CPU cycles are throttled, so should not see your application shutdown directly related to CPU usage. What you will experience is that your app will get slower.
What happens if an app exceeds the CPU limit for a sustained period of time?
CPU cycles are throttled, your app will stay in a slower state for the duration of the exceeded limit.
When we go over our Limits, can we Trigger Alerts/Notifications to our Team?
The errors would show up as an OOMKilled status, which shows up in the logs, allowing you to trigger alerts and notifications.
What Happens when an App Scales Down - Graceful Shutdown?
When scaling down apps (which includes during deploy, the scale down of the old version), a replica is sent the SIGTERM signal.

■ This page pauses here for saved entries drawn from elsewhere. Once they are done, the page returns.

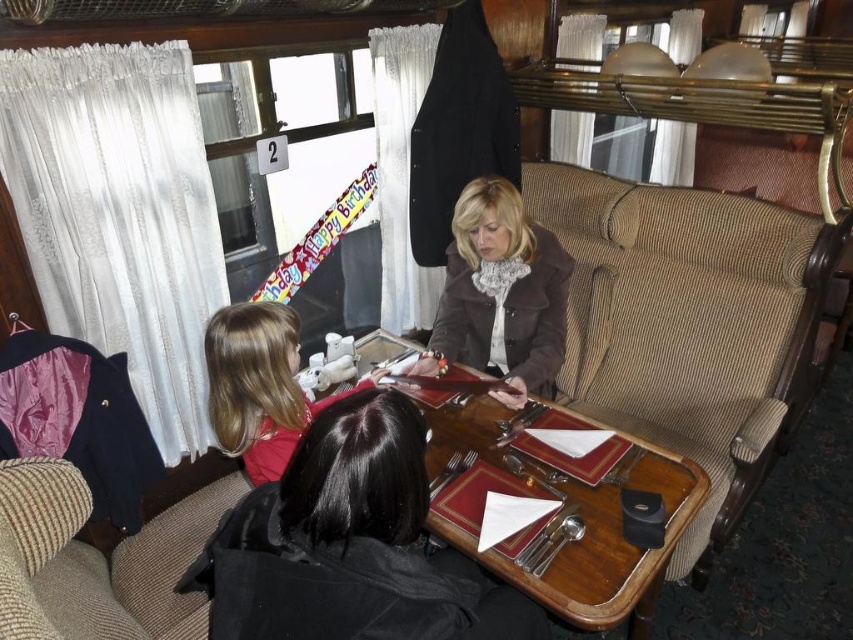 Question: Does black fabric jacket at center have a smaller size compared to wooden table at center?

Choices:
 (A) yes
 (B) no

Answer: (A)

Question: Observing the image, what is the correct spatial positioning of wooden table at center in reference to matte brown jacket at center?

Choices:
 (A) above
 (B) below

Answer: (B)

Question: Which of these objects is positioned farthest from the beige corduroy armchair at lower left?

Choices:
 (A) black fabric jacket at center
 (B) matte brown jacket at center

Answer: (B)

Question: From the image, what is the correct spatial relationship of wooden table at center in relation to blonde hair at center?

Choices:
 (A) right
 (B) left

Answer: (A)

Question: Considering the real-world distances, which object is closest to the beige corduroy armchair at lower left?

Choices:
 (A) matte brown jacket at center
 (B) wooden table at center
 (C) blonde hair at center

Answer: (C)

Question: Which point appears closest to the camera in this image?

Choices:
 (A) (10, 572)
 (B) (224, 344)

Answer: (A) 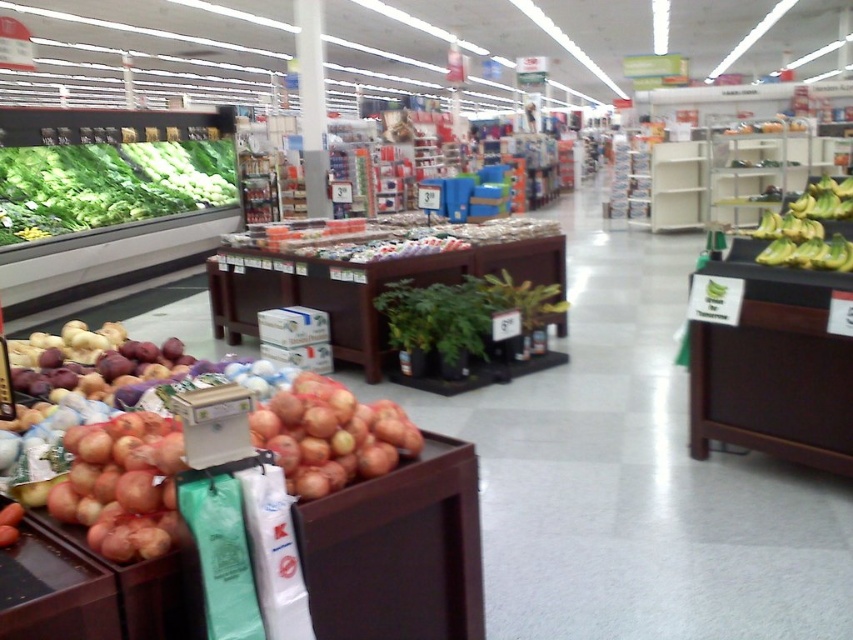 Based on the photo, measure the distance from green leafy vegetables at left to rustic brown onions at center.

green leafy vegetables at left is 7.11 meters from rustic brown onions at center.

Which is behind, point (86, 180) or point (277, 451)?

Positioned behind is point (86, 180).

Where is `green leafy vegetables at left`? Image resolution: width=853 pixels, height=640 pixels. green leafy vegetables at left is located at coordinates (108, 184).

Which of these two, smooth red onion at lower left or yellow smooth bananas at right, stands shorter?

With less height is smooth red onion at lower left.

Is smooth red onion at lower left positioned in front of yellow smooth bananas at right?

That is True.

The image size is (853, 640). I want to click on smooth red onion at lower left, so click(x=318, y=428).

Identify the location of smooth red onion at lower left. The width and height of the screenshot is (853, 640). (318, 428).

Who is positioned more to the right, green leafy vegetables at left or ripe red onions at lower left?

Positioned to the right is ripe red onions at lower left.

Does green leafy vegetables at left appear under ripe red onions at lower left?

No, green leafy vegetables at left is not below ripe red onions at lower left.

Identify the location of green leafy vegetables at left. The height and width of the screenshot is (640, 853). (108, 184). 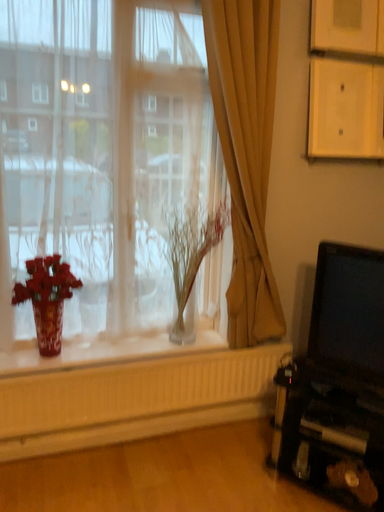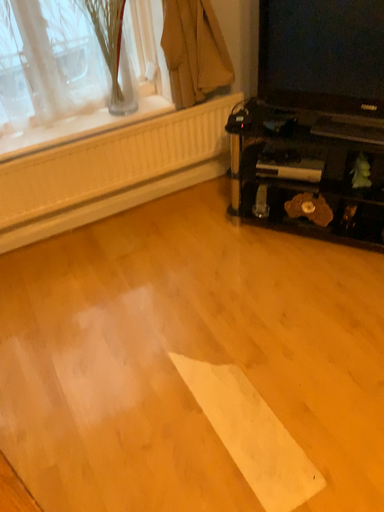 Question: How did the camera likely rotate when shooting the video?

Choices:
 (A) rotated left
 (B) rotated right

Answer: (B) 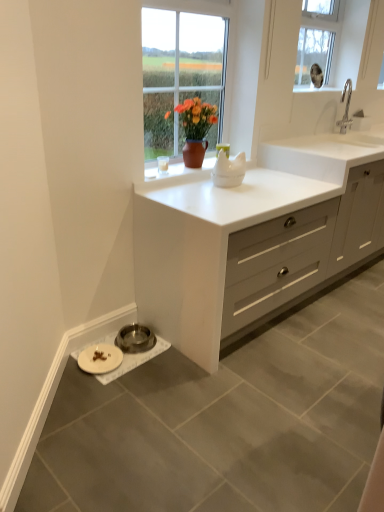 Question: From the image's perspective, is white matte cabinet at center located above white ceramic sink at upper right?

Choices:
 (A) yes
 (B) no

Answer: (B)

Question: Is the depth of white matte cabinet at center greater than that of white ceramic sink at upper right?

Choices:
 (A) no
 (B) yes

Answer: (A)

Question: Does white matte cabinet at center have a greater width compared to white ceramic sink at upper right?

Choices:
 (A) no
 (B) yes

Answer: (B)

Question: Can you confirm if white matte cabinet at center is taller than white ceramic sink at upper right?

Choices:
 (A) yes
 (B) no

Answer: (A)

Question: Is white matte cabinet at center surrounding white ceramic sink at upper right?

Choices:
 (A) no
 (B) yes

Answer: (A)

Question: From the image's perspective, is white matte plate at lower left above or below clear glass window at upper center?

Choices:
 (A) below
 (B) above

Answer: (A)

Question: Considering the positions of white matte plate at lower left and clear glass window at upper center in the image, is white matte plate at lower left bigger or smaller than clear glass window at upper center?

Choices:
 (A) big
 (B) small

Answer: (B)

Question: From a real-world perspective, relative to clear glass window at upper center, is white matte plate at lower left vertically above or below?

Choices:
 (A) below
 (B) above

Answer: (A)

Question: Relative to clear glass window at upper center, is white matte plate at lower left in front or behind?

Choices:
 (A) behind
 (B) front

Answer: (B)

Question: In the image, is white matte plate at lower left on the left side or the right side of white ceramic sink at upper right?

Choices:
 (A) left
 (B) right

Answer: (A)

Question: Is white matte plate at lower left spatially inside white ceramic sink at upper right, or outside of it?

Choices:
 (A) inside
 (B) outside

Answer: (B)

Question: From the image's perspective, relative to white ceramic sink at upper right, is white matte plate at lower left above or below?

Choices:
 (A) above
 (B) below

Answer: (B)

Question: Considering the positions of white matte plate at lower left and white ceramic sink at upper right in the image, is white matte plate at lower left wider or thinner than white ceramic sink at upper right?

Choices:
 (A) thin
 (B) wide

Answer: (A)

Question: Does point (213, 271) appear closer or farther from the camera than point (102, 364)?

Choices:
 (A) farther
 (B) closer

Answer: (B)

Question: Considering their positions, is white matte cabinet at center located in front of or behind white matte plate at lower left?

Choices:
 (A) front
 (B) behind

Answer: (A) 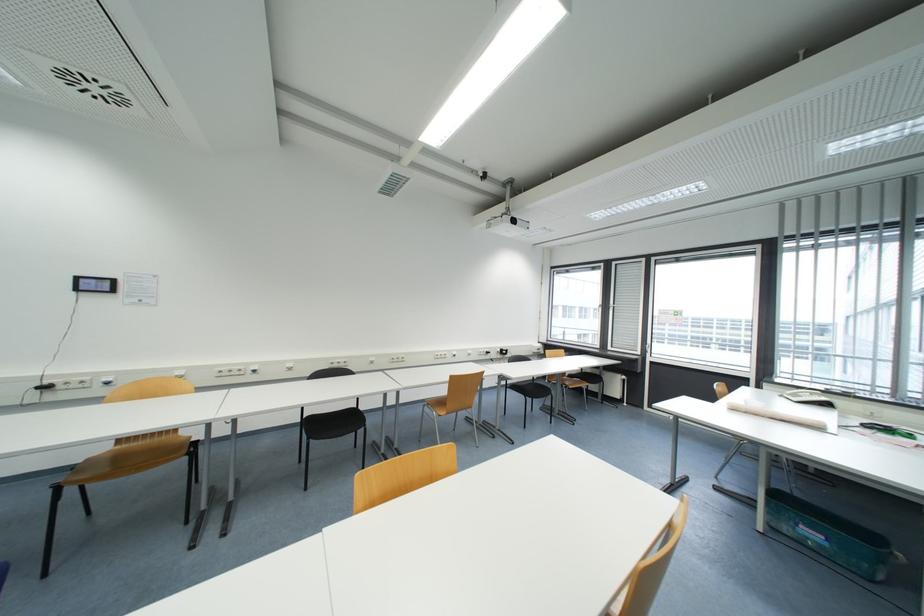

If your application stops accepting new requests (more below) at this point, then this results in your replica being removed from the load balancer. This means that new requests will not route to the scaling down app. However, any requests that are already on that replica still need to handled by that replica and completed before the next event (SIGKILL).
Then we wait 30 seconds for your app to shutdown. If after 30 seconds, it hasn’t shut down, it is sent SIGKILL and terminated.
If your application doesn’t stop accepting new requests, then you have a race condition for requests around that SIGKILL. This means that you could drop requests. Additionally if you take longer than 30 seconds to respond to requests, then you can also drop requests.
You can test your applications response to this by running a deploy and running requests during the deployment while watching the gigalixir ps
command. If the new pod shows HEALTHY status, and your old pod is still responding to requests, then your app is still responding to requests after the SIGTERM.
This article https://ellispritchard.medium.com/graceful-shutdown-on-kubernetes-with-signals-erlang-otp-20-a22325e8ae98 elaborates the situation and gives some advice on how to gracefully shutdown the pod.
Why was my Account with a Disposible Email Removed from Gigalixir?
We do not allow disposable email accounts in our system. Any email address flagged as being a disposable email account will be removed.
We do not sell email addresses. In return, we ask that our customers have a valid email address so we can reach you in case there is information about your account/applications that needs to be discussed.